* **Instructions for the task**
This exercise calls for the records to be returned exactly, with images removed.

(Page images and extracted text)

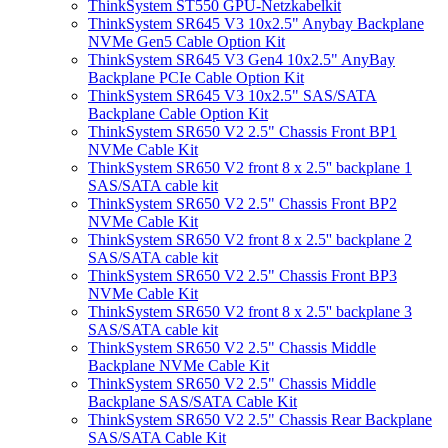
ThinkSystem ST550 GPU-Netzkabelkit
ThinkSystem SR645 V3 10x2.5" Anybay Backplane
NVMe Gen5 Cable Option Kit
ThinkSystem SR645 V3 Gen4 10x2.5" AnyBay
Backplane PCIe Cable Option Kit
ThinkSystem SR645 V3 10x2.5" SAS/SATA
Backplane Cable Option Kit
ThinkSystem SR650 V2 2.5" Chassis Front BP1
NVMe Cable Kit
ThinkSystem SR650 V2 front 8 x 2.5'' backplane 1
SAS/SATA cable kit
ThinkSystem SR650 V2 2.5" Chassis Front BP2
NVMe Cable Kit
ThinkSystem SR650 V2 front 8 x 2.5'' backplane 2
SAS/SATA cable kit
ThinkSystem SR650 V2 2.5" Chassis Front BP3
NVMe Cable Kit
ThinkSystem SR650 V2 front 8 x 2.5'' backplane 3
SAS/SATA cable kit
ThinkSystem SR650 V2 2.5" Chassis Middle
Backplane NVMe Cable Kit
ThinkSystem SR650 V2 2.5" Chassis Middle
Backplane SAS/SATA Cable Kit
ThinkSystem SR650 V2 2.5" Chassis Rear Backplane
SAS/SATA Cable Kit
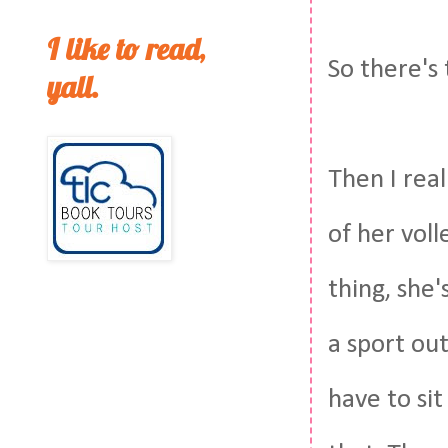
I like to read,
So there's 
yall.
Then I real
of her voll
thing, she'
a sport out
have to sit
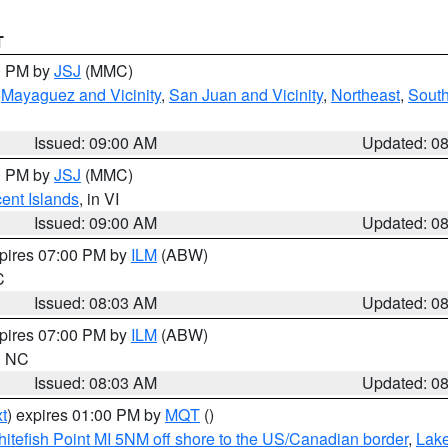
T
00 PM by
JSJ
(MMC)
,
Mayaguez and Vicinity
,
San Juan and Vicinity
,
Northeast
,
South
Issued: 09:00 AM
Updated: 0
00 PM by
JSJ
(MMC)
cent Islands
, in VI
Issued: 09:00 AM
Updated: 0
xpires 07:00 PM by
ILM
(ABW)
C
Issued: 08:03 AM
Updated: 0
xpires 07:00 PM by
ILM
(ABW)
in NC
Issued: 08:03 AM
Updated: 0
t
) expires 01:00 PM by
MQT
()
itefish Point MI 5NM off shore to the US/Canadian border
,
Lake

* **Response below**
ThinkSystem ST550 GPU-Netzkabelkit
ThinkSystem SR645 V3 10x2.5" Anybay Backplane
NVMe Gen5 Cable Option Kit
ThinkSystem SR645 V3 Gen4 10x2.5" AnyBay
Backplane PCIe Cable Option Kit
ThinkSystem SR645 V3 10x2.5" SAS/SATA
Backplane Cable Option Kit
ThinkSystem SR650 V2 2.5" Chassis Front BP1
NVMe Cable Kit
ThinkSystem SR650 V2 front 8 x 2.5'' backplane 1
SAS/SATA cable kit
ThinkSystem SR650 V2 2.5" Chassis Front BP2
NVMe Cable Kit
ThinkSystem SR650 V2 front 8 x 2.5'' backplane 2
SAS/SATA cable kit
ThinkSystem SR650 V2 2.5" Chassis Front BP3
NVMe Cable Kit
ThinkSystem SR650 V2 front 8 x 2.5'' backplane 3
SAS/SATA cable kit
ThinkSystem SR650 V2 2.5" Chassis Middle
Backplane NVMe Cable Kit
ThinkSystem SR650 V2 2.5" Chassis Middle
Backplane SAS/SATA Cable Kit
ThinkSystem SR650 V2 2.5" Chassis Rear Backplane
SAS/SATA Cable Kit
I like to read,
So there's 
yall.
Then I real
of her voll
thing, she'
a sport out
have to sit
T
00 PM by
JSJ
(MMC)
,
Mayaguez and Vicinity
,
San Juan and Vicinity
,
Northeast
,
South
Issued: 09:00 AM
Updated: 0
00 PM by
JSJ
(MMC)
cent Islands
, in VI
Issued: 09:00 AM
Updated: 0
xpires 07:00 PM by
ILM
(ABW)
C
Issued: 08:03 AM
Updated: 0
xpires 07:00 PM by
ILM
(ABW)
in NC
Issued: 08:03 AM
Updated: 0
t
) expires 01:00 PM by
MQT
()
itefish Point MI 5NM off shore to the US/Canadian border
,
Lake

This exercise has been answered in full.